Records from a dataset
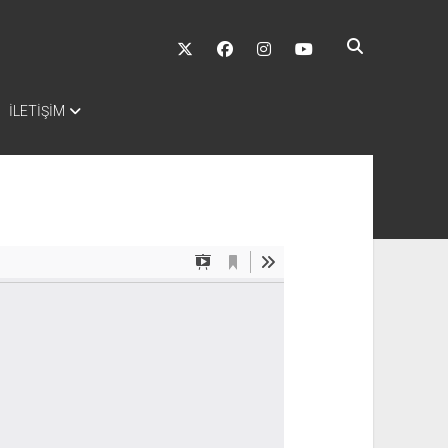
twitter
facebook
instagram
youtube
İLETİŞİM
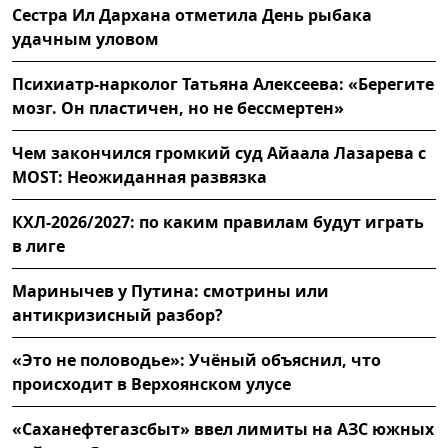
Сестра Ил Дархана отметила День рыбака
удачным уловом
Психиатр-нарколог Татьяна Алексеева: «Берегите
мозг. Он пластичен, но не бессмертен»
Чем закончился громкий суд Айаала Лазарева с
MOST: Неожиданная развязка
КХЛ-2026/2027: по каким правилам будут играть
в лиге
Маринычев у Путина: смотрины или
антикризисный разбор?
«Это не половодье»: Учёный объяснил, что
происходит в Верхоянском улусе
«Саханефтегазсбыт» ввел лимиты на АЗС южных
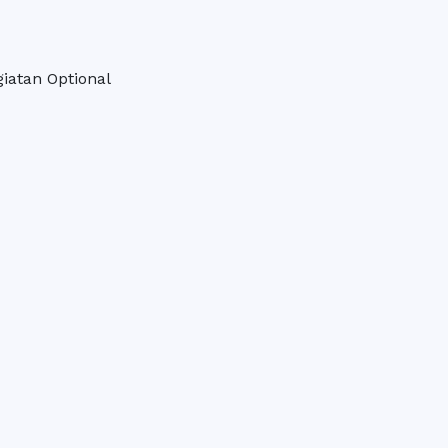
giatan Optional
==
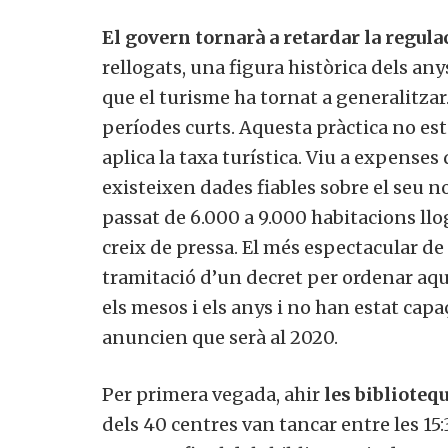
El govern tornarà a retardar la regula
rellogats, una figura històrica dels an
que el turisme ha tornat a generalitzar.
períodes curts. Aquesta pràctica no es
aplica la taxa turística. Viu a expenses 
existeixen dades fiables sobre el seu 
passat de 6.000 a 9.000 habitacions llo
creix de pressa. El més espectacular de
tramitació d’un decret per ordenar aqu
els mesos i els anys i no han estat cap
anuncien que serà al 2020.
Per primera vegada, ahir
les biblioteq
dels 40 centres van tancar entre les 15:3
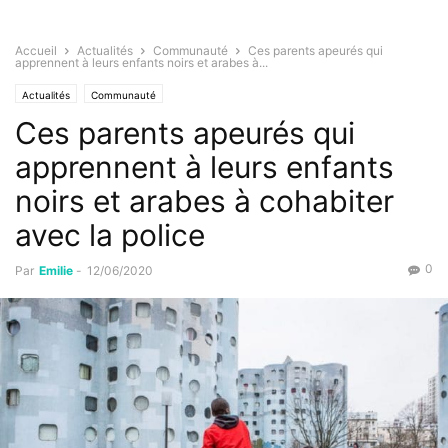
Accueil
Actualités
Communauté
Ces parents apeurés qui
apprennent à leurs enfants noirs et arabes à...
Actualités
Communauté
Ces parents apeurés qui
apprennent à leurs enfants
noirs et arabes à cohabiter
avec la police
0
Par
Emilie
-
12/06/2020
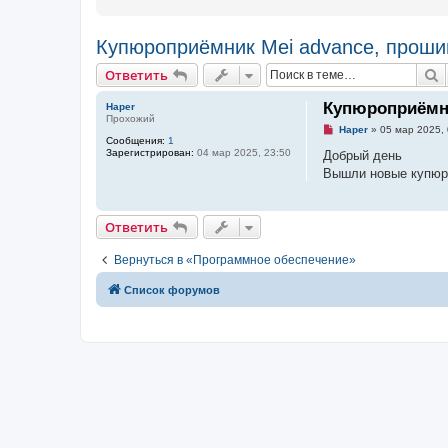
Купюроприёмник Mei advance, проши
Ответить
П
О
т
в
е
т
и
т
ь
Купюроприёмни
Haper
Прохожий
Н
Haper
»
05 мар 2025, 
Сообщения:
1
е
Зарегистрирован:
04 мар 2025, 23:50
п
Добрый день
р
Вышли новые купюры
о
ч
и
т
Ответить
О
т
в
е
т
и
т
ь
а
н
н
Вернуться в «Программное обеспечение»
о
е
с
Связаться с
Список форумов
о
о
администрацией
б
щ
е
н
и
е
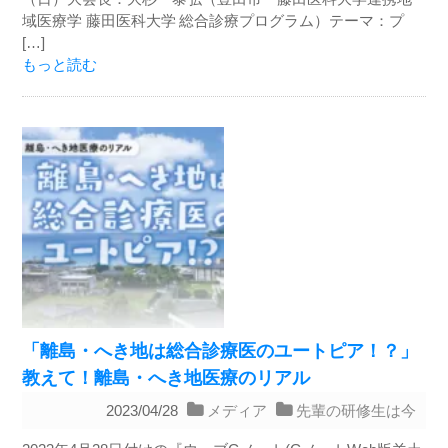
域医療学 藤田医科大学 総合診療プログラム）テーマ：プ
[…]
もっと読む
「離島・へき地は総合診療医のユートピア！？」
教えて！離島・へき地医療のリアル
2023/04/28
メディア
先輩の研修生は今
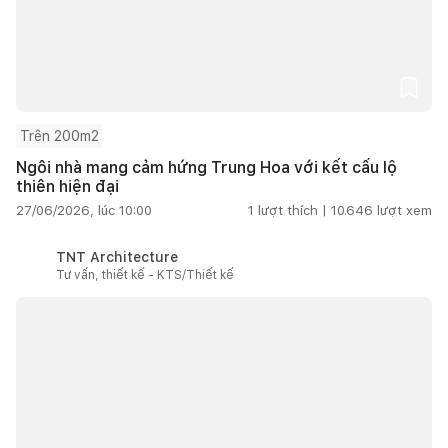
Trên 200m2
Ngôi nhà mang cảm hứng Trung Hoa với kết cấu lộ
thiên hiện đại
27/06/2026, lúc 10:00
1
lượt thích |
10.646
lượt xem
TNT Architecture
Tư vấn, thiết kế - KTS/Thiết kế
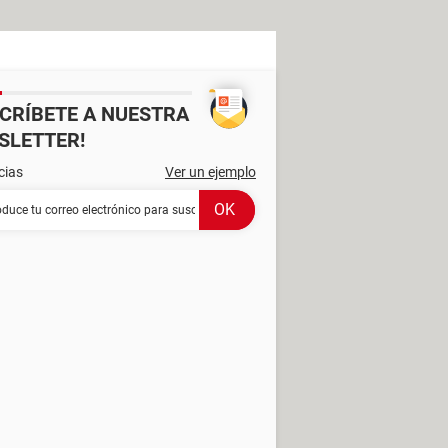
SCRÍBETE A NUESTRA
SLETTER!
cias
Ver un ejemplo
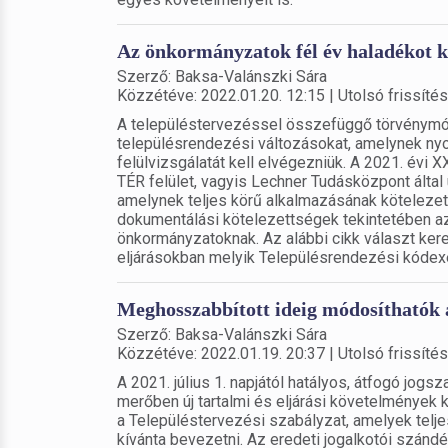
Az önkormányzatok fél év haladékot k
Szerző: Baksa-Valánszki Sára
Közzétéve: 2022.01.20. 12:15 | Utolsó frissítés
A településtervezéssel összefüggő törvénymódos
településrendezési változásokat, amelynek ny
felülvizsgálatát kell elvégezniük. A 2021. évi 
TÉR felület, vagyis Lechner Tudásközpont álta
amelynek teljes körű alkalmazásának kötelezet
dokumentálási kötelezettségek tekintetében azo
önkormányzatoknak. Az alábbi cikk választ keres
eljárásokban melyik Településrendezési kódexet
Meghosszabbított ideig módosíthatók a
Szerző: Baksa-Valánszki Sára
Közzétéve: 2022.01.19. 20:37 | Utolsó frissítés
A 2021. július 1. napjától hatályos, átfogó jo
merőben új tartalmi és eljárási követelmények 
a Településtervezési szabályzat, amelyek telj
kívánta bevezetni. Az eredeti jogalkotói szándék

THE TASK: From the entries above, restate word for word the lines from the line containing "A településtervezéssel összefüggő" to the line containing "merőben új tartalmi", both ends included, and nothing more.

COMPLETED TASK:
A településtervezéssel összefüggő törvénymódos
településrendezési változásokat, amelynek ny
felülvizsgálatát kell elvégezniük. A 2021. évi 
TÉR felület, vagyis Lechner Tudásközpont álta
amelynek teljes körű alkalmazásának kötelezet
dokumentálási kötelezettségek tekintetében azo
önkormányzatoknak. Az alábbi cikk választ keres
eljárásokban melyik Településrendezési kódexet
Meghosszabbított ideig módosíthatók a
Szerző: Baksa-Valánszki Sára
Közzétéve: 2022.01.19. 20:37 | Utolsó frissítés
A 2021. július 1. napjától hatályos, átfogó jo
merőben új tartalmi és eljárási követelmények 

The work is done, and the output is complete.